## Task brief
Would you restate, exactly as they appear, the lines from the one containing "Чернила закончились, мол" through the end of the data below?

Extracted records:
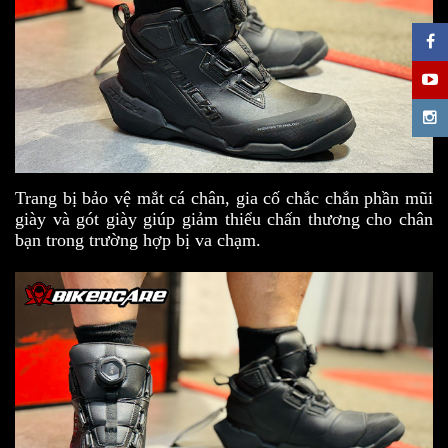
Trang bị bảo vệ mắt cá chân, gia cố chắc chắn phần mũi
giày và gót giày giúp giảm thiểu chấn thương cho chân
bạn trong trường hợp bị va chạm.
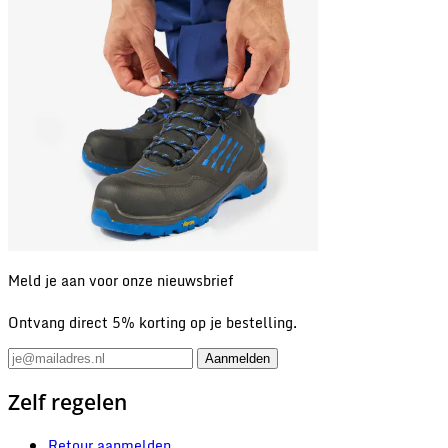
Meld je aan voor onze nieuwsbrief
Ontvang direct 5% korting op je bestelling.
Zelf regelen
Retour aanmelden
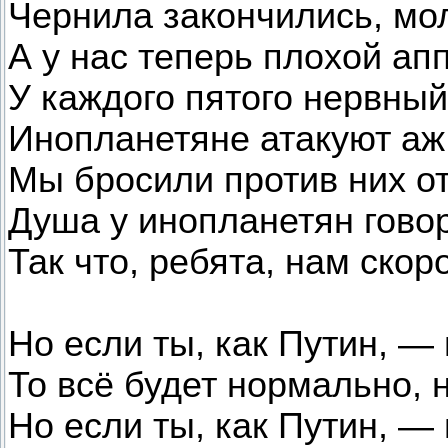
Чернила закончились, мол
А у нас теперь плохой апп
У каждого пятого нервный
Инопланетяне атакуют аж
Мы бросили против них от
Душа у инопланетян говор
Так что, ребята, нам скор
Но если ты, как Путин, —
То всё будет нормально, 
Но если ты, как Путин, —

## Output of the task
Чернила закончились, мол
А у нас теперь плохой апп
У каждого пятого нервный
Инопланетяне атакуют аж
Мы бросили против них от
Душа у инопланетян говор
Так что, ребята, нам скор
Но если ты, как Путин, —
То всё будет нормально, 
Но если ты, как Путин, —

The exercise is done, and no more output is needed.